- Problem statement: Please repeat the whole listing exactly, but leave the pictures out.

- Input:
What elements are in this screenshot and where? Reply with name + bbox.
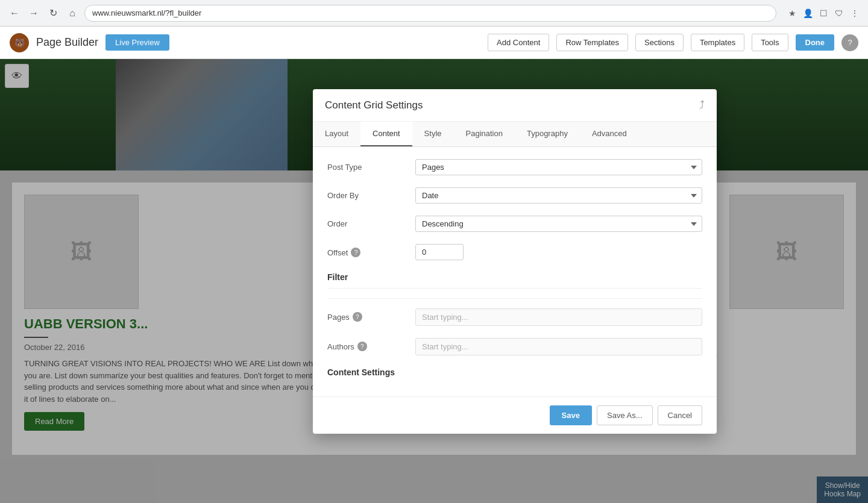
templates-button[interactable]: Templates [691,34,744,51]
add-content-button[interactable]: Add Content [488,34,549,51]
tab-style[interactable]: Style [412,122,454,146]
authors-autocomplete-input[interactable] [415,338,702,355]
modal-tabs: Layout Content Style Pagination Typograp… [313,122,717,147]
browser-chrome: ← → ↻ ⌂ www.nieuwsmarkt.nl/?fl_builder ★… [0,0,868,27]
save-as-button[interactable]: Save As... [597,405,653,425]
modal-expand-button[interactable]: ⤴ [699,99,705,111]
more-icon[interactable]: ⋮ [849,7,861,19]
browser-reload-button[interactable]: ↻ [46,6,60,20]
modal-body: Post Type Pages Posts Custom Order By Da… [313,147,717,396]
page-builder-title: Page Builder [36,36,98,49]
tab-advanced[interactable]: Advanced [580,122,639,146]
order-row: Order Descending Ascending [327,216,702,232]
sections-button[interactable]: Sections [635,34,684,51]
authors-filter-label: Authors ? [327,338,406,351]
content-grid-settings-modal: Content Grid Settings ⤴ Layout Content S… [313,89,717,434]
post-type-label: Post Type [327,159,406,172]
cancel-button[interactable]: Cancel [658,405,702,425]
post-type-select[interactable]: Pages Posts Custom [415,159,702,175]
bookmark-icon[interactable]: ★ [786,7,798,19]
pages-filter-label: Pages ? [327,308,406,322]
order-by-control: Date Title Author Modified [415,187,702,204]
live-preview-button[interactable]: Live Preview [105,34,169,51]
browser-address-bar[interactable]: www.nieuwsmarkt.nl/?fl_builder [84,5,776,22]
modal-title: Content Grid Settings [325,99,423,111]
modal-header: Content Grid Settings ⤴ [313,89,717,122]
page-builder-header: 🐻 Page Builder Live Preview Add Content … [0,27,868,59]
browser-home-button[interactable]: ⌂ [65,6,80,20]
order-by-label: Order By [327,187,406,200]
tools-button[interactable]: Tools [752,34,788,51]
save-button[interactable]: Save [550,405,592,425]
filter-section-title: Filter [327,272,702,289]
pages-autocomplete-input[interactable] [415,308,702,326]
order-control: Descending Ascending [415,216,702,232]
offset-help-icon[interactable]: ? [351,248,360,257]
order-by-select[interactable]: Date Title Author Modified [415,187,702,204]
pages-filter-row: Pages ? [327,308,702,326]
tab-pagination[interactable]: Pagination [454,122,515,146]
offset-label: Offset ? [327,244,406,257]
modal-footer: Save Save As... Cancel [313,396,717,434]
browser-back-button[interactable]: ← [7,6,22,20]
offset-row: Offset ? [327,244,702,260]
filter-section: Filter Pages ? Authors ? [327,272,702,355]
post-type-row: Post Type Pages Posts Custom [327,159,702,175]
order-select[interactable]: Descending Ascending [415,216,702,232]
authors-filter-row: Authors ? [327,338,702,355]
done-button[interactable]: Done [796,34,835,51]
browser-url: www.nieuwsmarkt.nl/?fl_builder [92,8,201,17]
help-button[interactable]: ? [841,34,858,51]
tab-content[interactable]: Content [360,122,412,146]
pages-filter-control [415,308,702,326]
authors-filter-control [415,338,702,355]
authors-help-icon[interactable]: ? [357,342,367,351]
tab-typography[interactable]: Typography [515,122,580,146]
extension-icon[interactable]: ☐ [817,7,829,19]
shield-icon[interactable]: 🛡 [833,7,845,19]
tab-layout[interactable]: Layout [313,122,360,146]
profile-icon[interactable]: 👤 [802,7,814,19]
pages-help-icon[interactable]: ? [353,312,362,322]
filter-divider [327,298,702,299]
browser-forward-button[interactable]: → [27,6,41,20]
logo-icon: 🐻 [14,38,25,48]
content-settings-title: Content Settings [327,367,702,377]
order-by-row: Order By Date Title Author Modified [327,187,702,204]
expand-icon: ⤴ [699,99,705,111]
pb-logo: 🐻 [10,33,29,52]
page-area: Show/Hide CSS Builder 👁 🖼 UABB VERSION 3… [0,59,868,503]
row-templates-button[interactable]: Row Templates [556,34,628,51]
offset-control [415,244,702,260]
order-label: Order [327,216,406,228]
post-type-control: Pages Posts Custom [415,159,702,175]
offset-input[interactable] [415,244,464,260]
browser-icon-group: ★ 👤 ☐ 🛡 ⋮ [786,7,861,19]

- Expected answer:
What elements are in this screenshot and where? Reply with name + bbox.
templates-button[interactable]: Templates [691,34,744,51]
add-content-button[interactable]: Add Content [488,34,549,51]
tab-style[interactable]: Style [412,122,454,146]
authors-autocomplete-input[interactable] [415,338,702,355]
modal-tabs: Layout Content Style Pagination Typograp… [313,122,717,147]
browser-chrome: ← → ↻ ⌂ www.nieuwsmarkt.nl/?fl_builder ★… [0,0,868,27]
save-as-button[interactable]: Save As... [597,405,653,425]
modal-expand-button[interactable]: ⤴ [699,99,705,111]
more-icon[interactable]: ⋮ [849,7,861,19]
browser-reload-button[interactable]: ↻ [46,6,60,20]
modal-body: Post Type Pages Posts Custom Order By Da… [313,147,717,396]
page-builder-title: Page Builder [36,36,98,49]
tab-advanced[interactable]: Advanced [580,122,639,146]
order-row: Order Descending Ascending [327,216,702,232]
sections-button[interactable]: Sections [635,34,684,51]
authors-filter-label: Authors ? [327,338,406,351]
content-grid-settings-modal: Content Grid Settings ⤴ Layout Content S… [313,89,717,434]
post-type-label: Post Type [327,159,406,172]
cancel-button[interactable]: Cancel [658,405,702,425]
post-type-select[interactable]: Pages Posts Custom [415,159,702,175]
bookmark-icon[interactable]: ★ [786,7,798,19]
pages-filter-label: Pages ? [327,308,406,322]
order-by-control: Date Title Author Modified [415,187,702,204]
live-preview-button[interactable]: Live Preview [105,34,169,51]
browser-address-bar[interactable]: www.nieuwsmarkt.nl/?fl_builder [84,5,776,22]
modal-title: Content Grid Settings [325,99,423,111]
modal-header: Content Grid Settings ⤴ [313,89,717,122]
page-builder-header: 🐻 Page Builder Live Preview Add Content … [0,27,868,59]
browser-home-button[interactable]: ⌂ [65,6,80,20]
order-by-label: Order By [327,187,406,200]
tools-button[interactable]: Tools [752,34,788,51]
save-button[interactable]: Save [550,405,592,425]
filter-section-title: Filter [327,272,702,289]
pages-autocomplete-input[interactable] [415,308,702,326]
order-control: Descending Ascending [415,216,702,232]
offset-help-icon[interactable]: ? [351,248,360,257]
order-by-select[interactable]: Date Title Author Modified [415,187,702,204]
pages-filter-row: Pages ? [327,308,702,326]
tab-pagination[interactable]: Pagination [454,122,515,146]
offset-label: Offset ? [327,244,406,257]
modal-footer: Save Save As... Cancel [313,396,717,434]
browser-back-button[interactable]: ← [7,6,22,20]
offset-row: Offset ? [327,244,702,260]
filter-section: Filter Pages ? Authors ? [327,272,702,355]
post-type-row: Post Type Pages Posts Custom [327,159,702,175]
order-select[interactable]: Descending Ascending [415,216,702,232]
authors-filter-row: Authors ? [327,338,702,355]
done-button[interactable]: Done [796,34,835,51]
browser-url: www.nieuwsmarkt.nl/?fl_builder [92,8,201,17]
help-button[interactable]: ? [841,34,858,51]
tab-content[interactable]: Content [360,122,412,146]
pages-filter-control [415,308,702,326]
authors-filter-control [415,338,702,355]
authors-help-icon[interactable]: ? [357,342,367,351]
tab-typography[interactable]: Typography [515,122,580,146]
extension-icon[interactable]: ☐ [817,7,829,19]
shield-icon[interactable]: 🛡 [833,7,845,19]
tab-layout[interactable]: Layout [313,122,360,146]
profile-icon[interactable]: 👤 [802,7,814,19]
pages-help-icon[interactable]: ? [353,312,362,322]
filter-divider [327,298,702,299]
browser-forward-button[interactable]: → [27,6,41,20]
logo-icon: 🐻 [14,38,25,48]
content-settings-title: Content Settings [327,367,702,377]
order-by-row: Order By Date Title Author Modified [327,187,702,204]
expand-icon: ⤴ [699,99,705,111]
pb-logo: 🐻 [10,33,29,52]
page-area: Show/Hide CSS Builder 👁 🖼 UABB VERSION 3… [0,59,868,503]
row-templates-button[interactable]: Row Templates [556,34,628,51]
offset-control [415,244,702,260]
order-label: Order [327,216,406,228]
post-type-control: Pages Posts Custom [415,159,702,175]
offset-input[interactable] [415,244,464,260]
browser-icon-group: ★ 👤 ☐ 🛡 ⋮ [786,7,861,19]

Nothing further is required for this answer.